Melodi.

14 0 0
                                    

Aku mencoba menghadirkanmu dalam imajinasi. Kupetik gitar dan kumainkan nada yang tak berututan alurnya. Tanganku gemulai bergerak menyentuh setiap senar, namun aku tidak mengendalikannya. Ya, bukanlah aku, melainkan hatiku.

Aku memainkan melodi seolah kau sedang berdiri dengan gaun anggunmu, menari didepan mataku sembari tersenyum manis, lebih tepatnya tersipu malu. Lama-lama aku tersenyum juga, melepaskan jiwa dari ragaku seolah gitar itu dipetik oleh orang lain. Aku berdiri dan meraih tanganmu yang lembut itu.

Kita menari seakan realita dari ekspektasiku sudah menjadi nyata. Kita bukan lagi dua insan yang bediri pada pijakan yang jauh. Tiap melodi dan nada yang kupetik adalah kedekatan kita, kedekatan tangan kita, dan pula kedekatan hati kita. Melodi membuat kita apatis.
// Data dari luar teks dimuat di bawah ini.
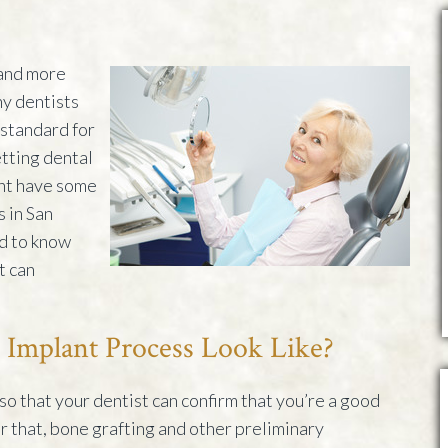
and more
ny dentists
standard for
tting dental
ght have some
s in San
d to know
t can
 Implant Process Look Like?
d so that your dentist can confirm that you’re a good
r that, bone grafting and other preliminary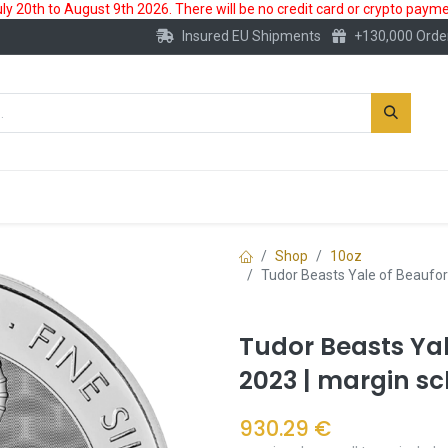
 20th to August 9th 2026. There will be no credit card or crypto paymen
Insured EU Shipments
+130,000 Orde
New
Gold Account
Accessories
Shop
10oz
Tudor Beasts Yale of Beaufor
Tudor Beasts Yal
2023 | margin s
930.29
€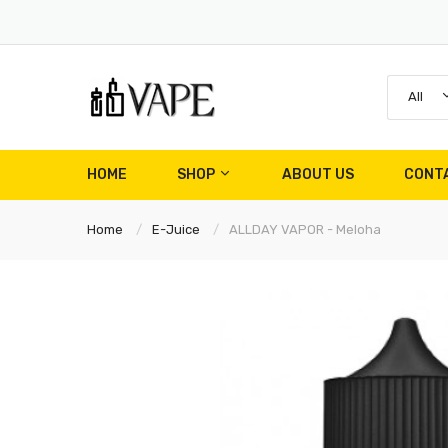
All
HOME
SHOP
ABOUT US
CONT
Home
E-Juice
ALLDAY VAPOR - Meloha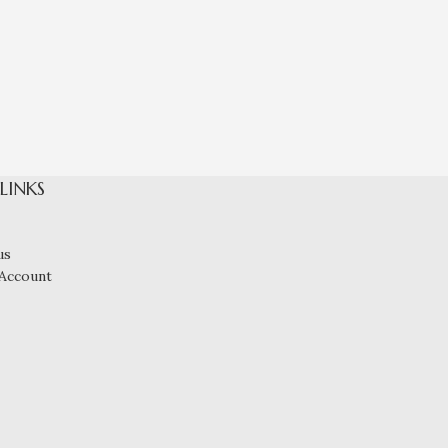
Lace Top Net
 LINKS
us
Account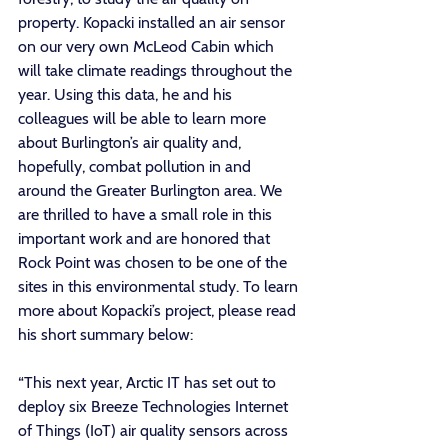
property. Kopacki installed an air sensor 
on our very own McLeod Cabin which 
will take climate readings throughout the 
year. Using this data, he and his 
colleagues will be able to learn more 
about Burlington’s air quality and, 
hopefully, combat pollution in and 
around the Greater Burlington area. We 
are thrilled to have a small role in this 
important work and are honored that 
Rock Point was chosen to be one of the 
sites in this environmental study. To learn 
more about Kopacki’s project, please read 
his short summary below: 
“This next year, Arctic IT has set out to 
deploy six Breeze Technologies Internet 
of Things (IoT) air quality sensors across 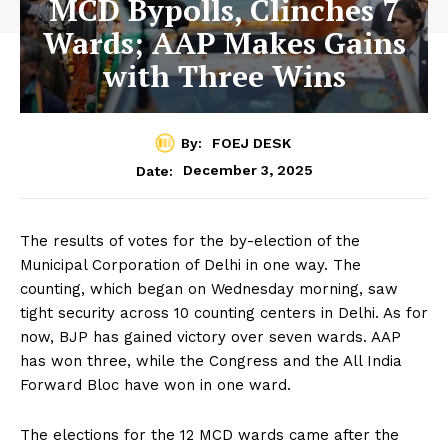
MCD Bypolls, Clinches 7
Wards; AAP Makes Gains
with Three Wins
By:
FOEJ DESK
December 3, 2025
Date:
The results of votes for the by-election of the
Municipal Corporation of Delhi in one way. The
counting, which began on Wednesday morning, saw
tight security across 10 counting centers in Delhi. As for
now, BJP has gained victory over seven wards. AAP
has won three, while the Congress and the All India
Forward Bloc have won in one ward.
The elections for the 12 MCD wards came after the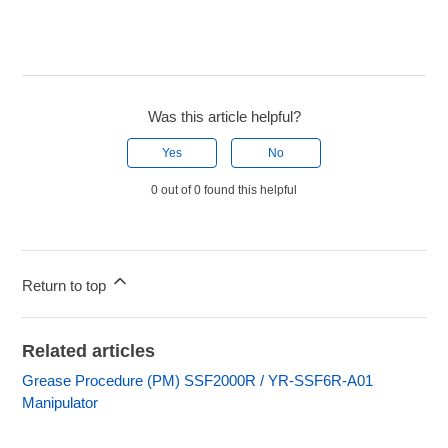
Was this article helpful?
Yes
No
0 out of 0 found this helpful
Return to top
Related articles
Grease Procedure (PM) SSF2000R / YR-SSF6R-A01
Manipulator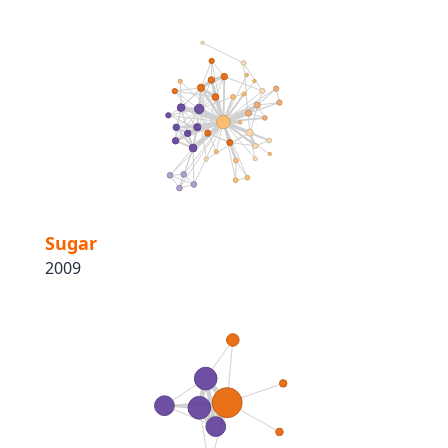
Sugar
2009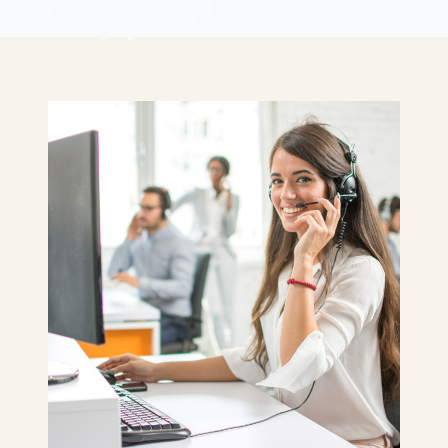
support!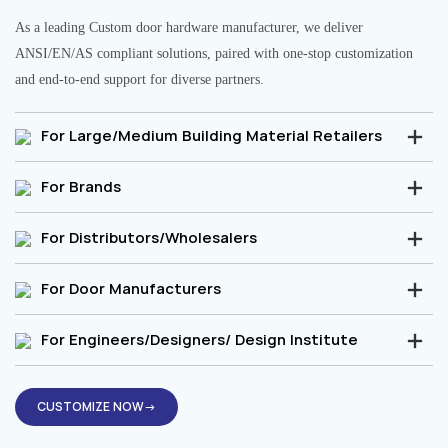
As a leading Custom door hardware manufacturer, we deliver
ANSI/EN/AS compliant solutions, paired with one-stop customization
and end-to-end support for diverse partners.
For Large/Medium Building Material Retailers
For Brands
For Distributors/Wholesalers
For Door Manufacturers
For Engineers/Designers/ Design Institute
CUSTOMIZE NOW→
Tidak ada sesiapapun dalam dunia fiksi ini selain aku dan kamu.

Saat petikan senar berhenti, dunia itu luntur seumpama cat warna-warni yang tersiram minyak tanah. Hanya itu yang dapat kulakukan sepanjang hariku, pagi dan petang. Moga-moga kerinduanku terobati perlahan demi perlahan. Mencoba menghadirkan sosok yang sebenarnya tak pernah hadir sama sekali. Bahkan, untuk sekedar mengucap kata sapaan hangat.
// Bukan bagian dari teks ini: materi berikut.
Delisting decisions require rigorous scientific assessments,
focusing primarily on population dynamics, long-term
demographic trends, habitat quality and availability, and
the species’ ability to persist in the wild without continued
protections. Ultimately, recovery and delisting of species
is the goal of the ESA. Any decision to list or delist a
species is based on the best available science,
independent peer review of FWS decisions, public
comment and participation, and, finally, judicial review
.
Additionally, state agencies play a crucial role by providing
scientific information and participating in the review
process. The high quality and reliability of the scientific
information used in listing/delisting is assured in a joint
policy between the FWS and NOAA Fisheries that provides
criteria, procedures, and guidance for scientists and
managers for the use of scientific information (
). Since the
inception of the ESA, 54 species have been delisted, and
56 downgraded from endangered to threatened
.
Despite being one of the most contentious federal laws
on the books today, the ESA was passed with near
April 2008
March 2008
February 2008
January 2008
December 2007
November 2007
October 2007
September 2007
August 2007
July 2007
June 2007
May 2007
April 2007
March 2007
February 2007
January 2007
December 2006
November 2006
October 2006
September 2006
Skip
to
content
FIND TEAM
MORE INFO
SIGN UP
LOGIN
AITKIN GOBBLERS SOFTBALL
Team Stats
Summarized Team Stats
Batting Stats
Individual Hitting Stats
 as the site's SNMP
Mau sejauh apa lagi kamu berlari? Matamu adalah mataku, langkahmu adalah langkahku. Aku bisa saja menghentikan laju gerakmu dengan memotong kakiku menggunakan sebilah pisau. Kaupun merintih, lalu berbalik ke arahku. Dirimu pun tersadar bahwa bagian diriku adalah bagian dari dirimu.

Sadarlah wahai Bidadari tak bersayap, aku lelah menuruti kata hatiku.